Gero’s team revitalized wide-format printing at Pepperdine, which has enhanced speed and efficiency, allowed for printing on more sophisticated surfaces, and enabled creativity that is typical of projects produced by commercial print shops.
“Choosing paper is an art form. People say paper is like an artist’s canvas, but I think it’s so much more than that. It’s a narrative tool. It can be used to add meaning. It can add gravitas or keep things playful.”
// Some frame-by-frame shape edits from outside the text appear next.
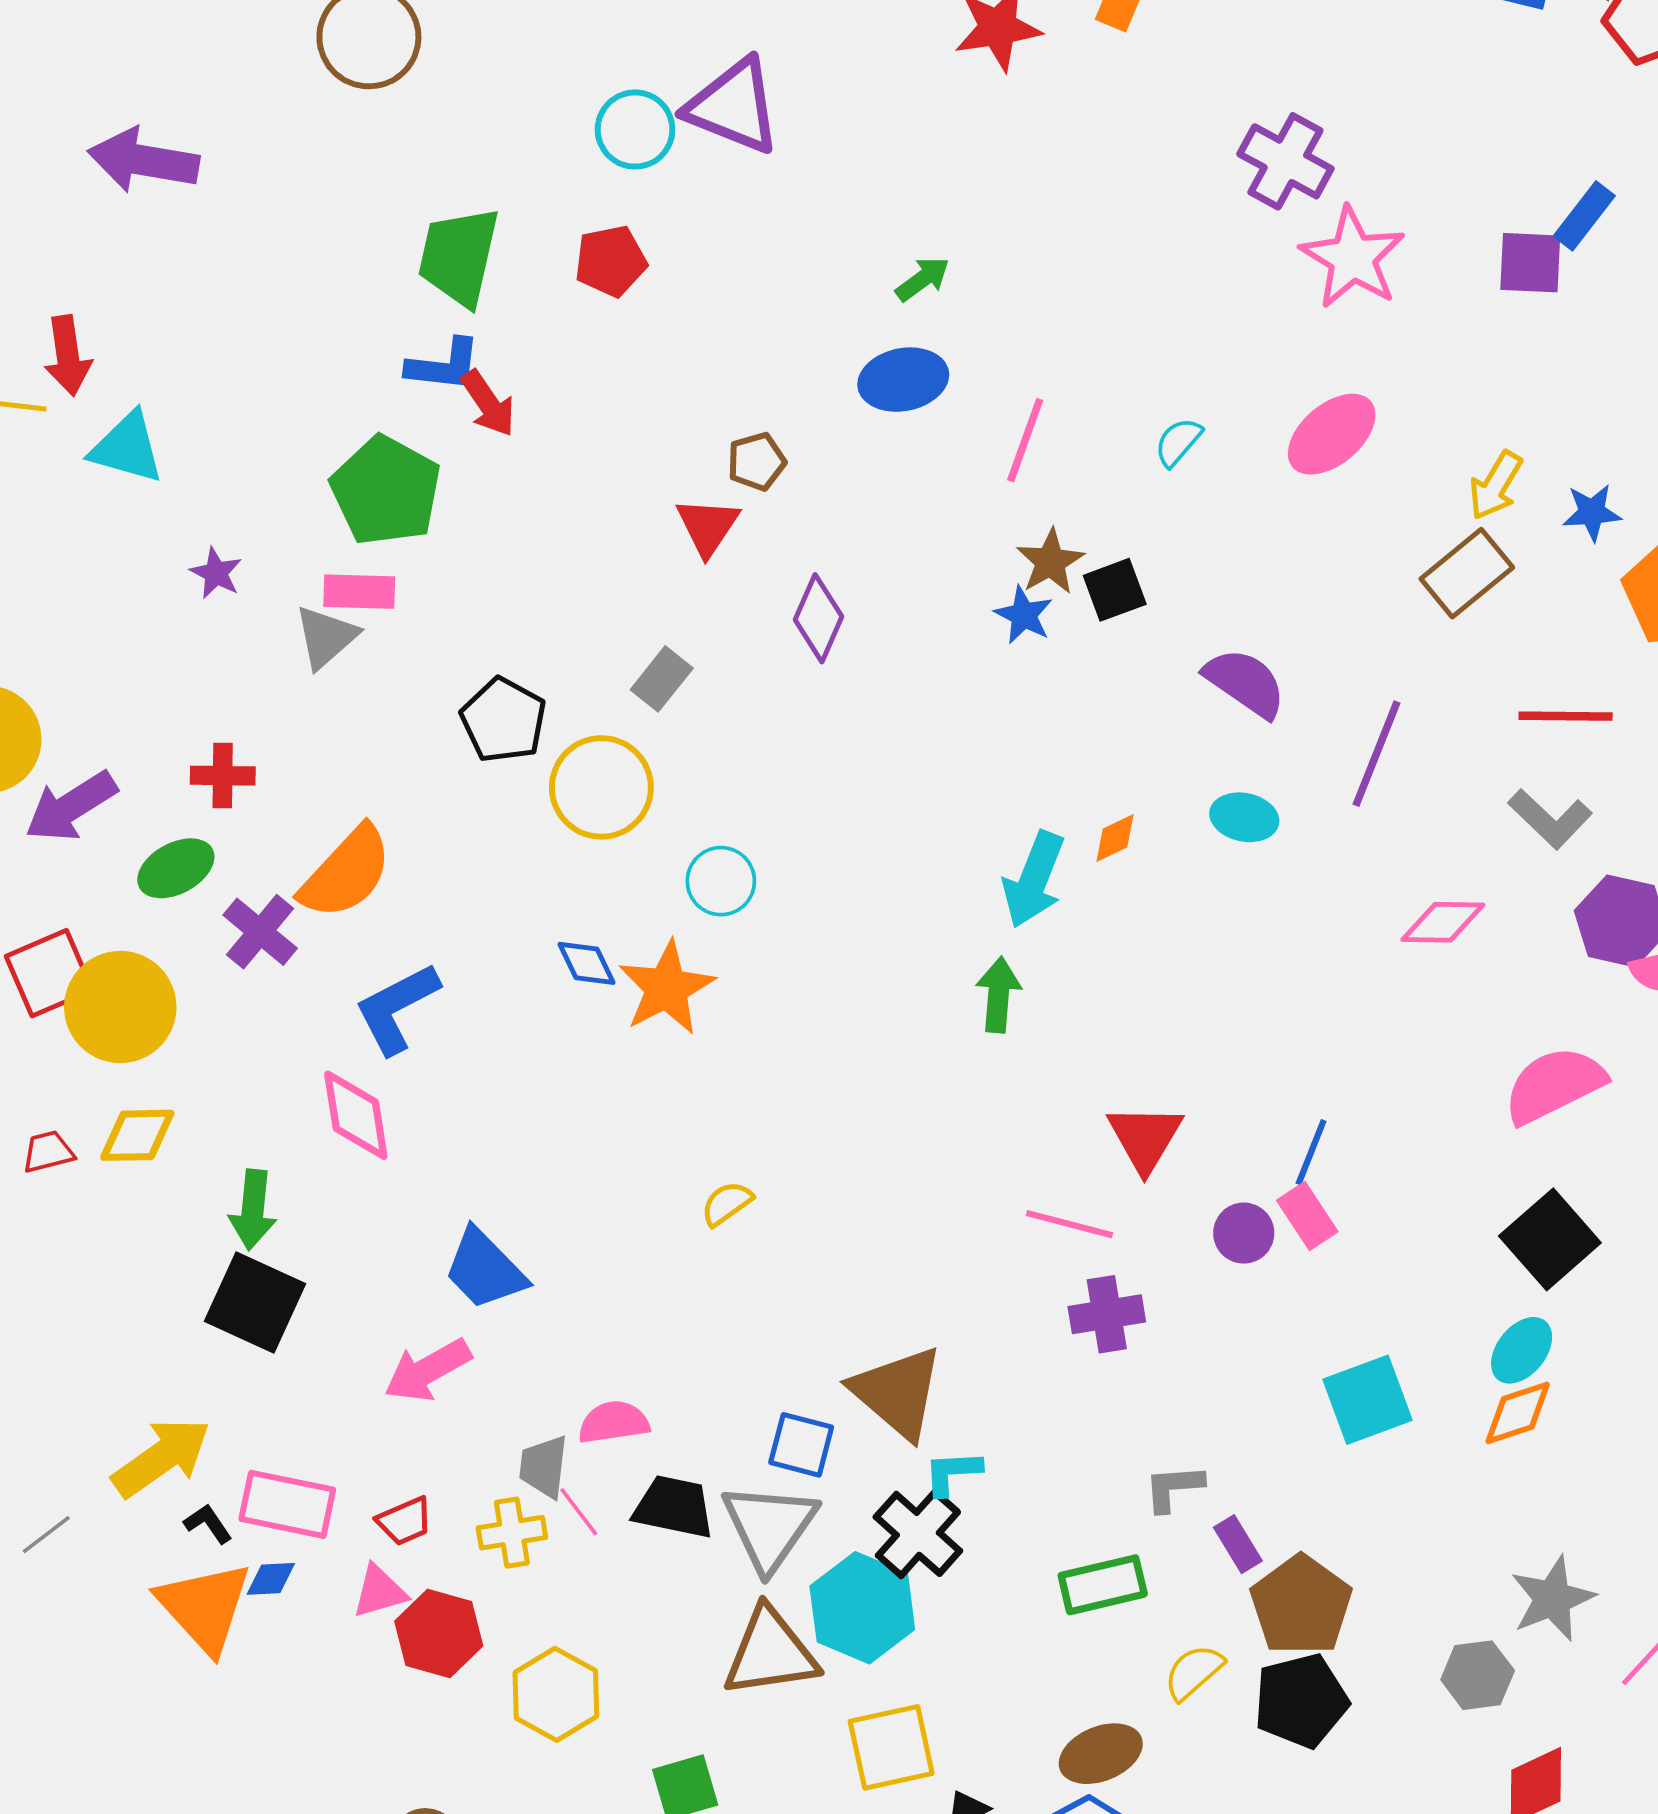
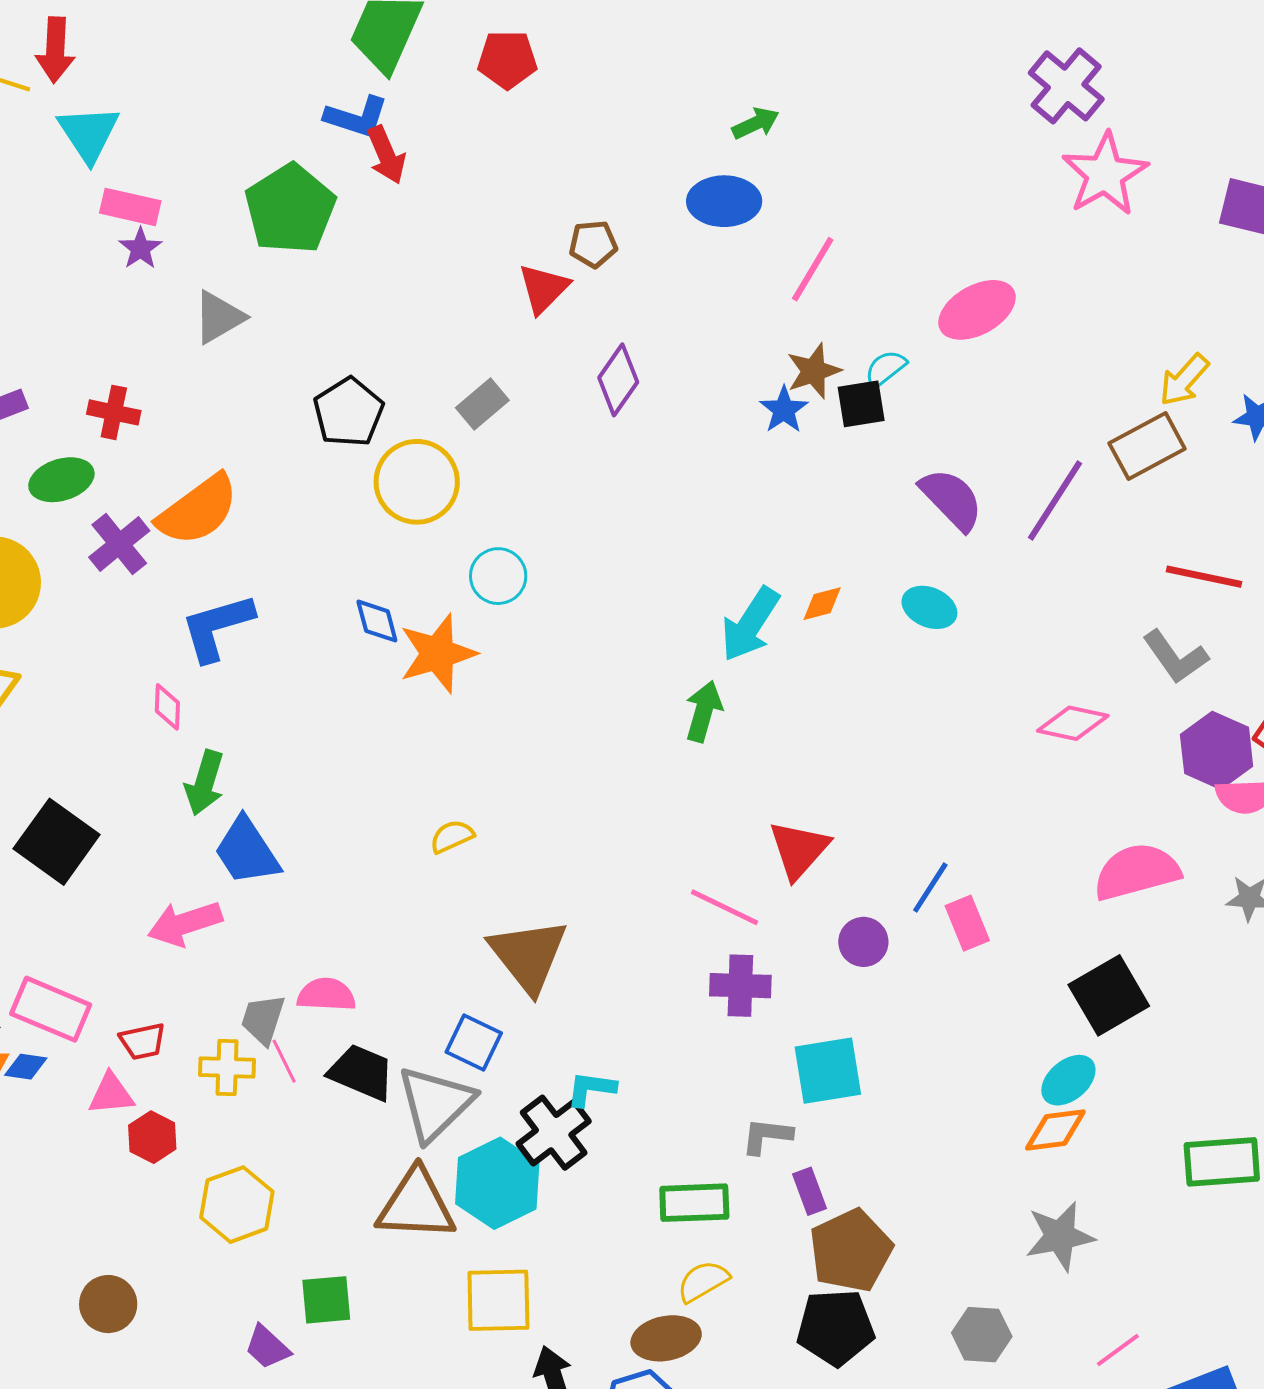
pink ellipse: (1332, 434) -> (977, 310), moved
cyan semicircle: (1178, 442) -> (885, 368), moved
cyan triangle: (127, 448) -> (89, 133), turned 30
pink rectangle: (359, 592) -> (130, 207), moved
purple line: (1376, 754) -> (1055, 500), moved
pink diamond: (356, 1115) -> (167, 707), size x0.6
green arrow: (253, 1210) -> (205, 783), moved
pink rectangle: (1307, 1216) -> (967, 923), moved
brown triangle: (898, 1392) -> (528, 955), moved
cyan square: (1368, 1400) -> (828, 1071), moved
gray star: (1552, 1599) -> (1060, 1236), moved
red hexagon: (439, 1633) -> (152, 1137), size x0.7
yellow semicircle: (1194, 1672) -> (703, 1281), moved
Demand for printed materials increased after declining paper sales due to the pandemic created massive production delays of materials like the coated paper stock used to produce Pepperdine Magazine. Standard-grade paper is currently hard to find, requiring Gero and his team to think strategically about future print projects at the University.
“I don't think print will ever go away. My childhood books still work. My cell phone from 10 years ago doesn't. Websites change. People will always desire a sense of craft, of permanent things, of things that will last for 1,000 years.”
For eight years Gero taught digital photography at the California Institute of the Arts and two courses on the use of narrative in photography at his alma mater, the Otis College of Art and Design.
In 2012 Gero launched Eric Gero Editions (EGE) and produces limited-edition artwork with internationally known artists such as Lawrence Weiner and Barbara Kruger. EGE has led to collaborations with the Los Angeles County Museum of Art and Los Angeles Contemporary Exhibitions as well as recent projects featuring traditional woodblock printing.
Before Pepperdine, Gero’s work included reproductions of illuminated manuscripts and alphabets for the Vatican Library, props for films such as Iron Man 2 and Angels and Demons, and the production of gift products and limited editions with Frank Gehry related to the Walt Disney Concert Hall opening.